Background: Ionizing radiation (IR) exposure to the heart during cancer therapy induces coronary microvascular leakage. Increased microvascular porosity allows inflammatory cell extravasation into the perivascular and myocardial interstitial space leading to fibrotic end organ damage. Hypothesis: Radiation-induced coronary microvascular leakage is mediated by a loss of a constitutively expressed tight-junction protein, claudin-1 (cldn1). Methods: We studied the function of cldn1 in human coronary vascular endothelial cells (HMVECs) and in mice using oligonucleotide-based cldn1 gene deletion. For the gain of function, we developed vascular-specific (VE-cadherin promotor-linked) claudin-1 overexpressing transgenic (TG) mice.
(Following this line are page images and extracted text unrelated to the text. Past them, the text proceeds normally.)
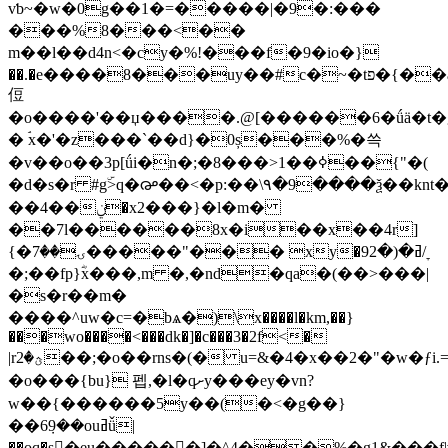
vƅ~�w�0g��1�=�����|�9�:���
���%8���<��
m��l��d4n<�cy�%!�
��f�9�io�}
��.�e����8���uy��#c�~�tפ�{��a��k��<�o�{�]ķ����.�ki��j�r��kl
侸
�o����'��џ����.@[������6�ǘӓ�t�g��[uv��}^gyݩ���
� ۘx�'�z���`��d}�0ș���%�쓱
�v��o��3p[ǘi�n�;�8���>1��ߦ��{"�(
�d�s�r #gۜ>q�൙��<�p:��\۹�9����ѯ��knt�
��4��ݧ�x2���}�l�m�
��7l������8x�i��x��4r]
{�ۍ��7�����"��� xy�9ߥ�(�2/ׇ
�;��fp}ؓx���,m �,�nd�qa�(��>���|
�s�r��m�
����^uw�c=�bѧ�)\x����l�km,��}
���wo����<���dk�]�c���3�2f<�
|rؿ�2��;�o��rns�(� u=&�4�x��2�"�w�ƒi.=a��c)���<)�2�x^�t]��*�s�cm/
�o���{bu} 펩,�l�qށy���ey�vn?
w��{������5y��(�<�g��}
��6݀9��ouߥǚ|
��oq�s�ُeu������]�^4��%�g1&���f|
We studied the effect of IR in cldn1 loss and gain of function models. Capillary permeability was assessed by FITC-dextran permeability and Evans blue dye injection, in vitro and in vivo, respectively . The extent of end-organ damage was examined by analyzing myocardial and perivascular fibrosis. Results: In HMVECs, cldn1 gene silencing (control, 1.0±0.34; siRNA, 0.026±0.03; p<0.001) led to increased permeability (control, 1.0±0.01, siRNA, 1.3±0.01; p<001). In mice, genetically engineered anti-cldn1 siRNA administration knocked down myocardial cldn1 expression (control, 1.0±0.18; siRNA, 0.51±0.11; p=0.04). Functionally, cldn1 knockdown led to increased microvascular extravasation (control, 1.0±0.23, cldn1-siRNA 0.38±0.27 p=0.002). Cardiac morphometry in these mice showed myocardial fibrosis (control, 1.0±0.19; siRNA, 1.29±0.35; p=0.048). Cardiac irradiation significantly decreased myocardial cldn1 (control 1.0±0.27, IR 0.45±0.31; p=0.001) and dye leakage (control 1.0±0.18, IR 1.28±0.22; p=0.007). Conversely, endothelium-targeted cldn1 overexpression in mice prevented abnormal microvasculature permeability (WT 1.0±0.23, TG 0.38±0.27 p=0.002) and conferred protection from IR-induced fibroinflammatory changes. Conclusions: Our study shows that cldn1 is crucial for maintaining coronary microvascular permeability. Prevention of cldn1 degradation or cldn1 reconstitution using novel pharmacotherapeutic approaches can prevent cardiac end-organ damage induced by cardiac IR.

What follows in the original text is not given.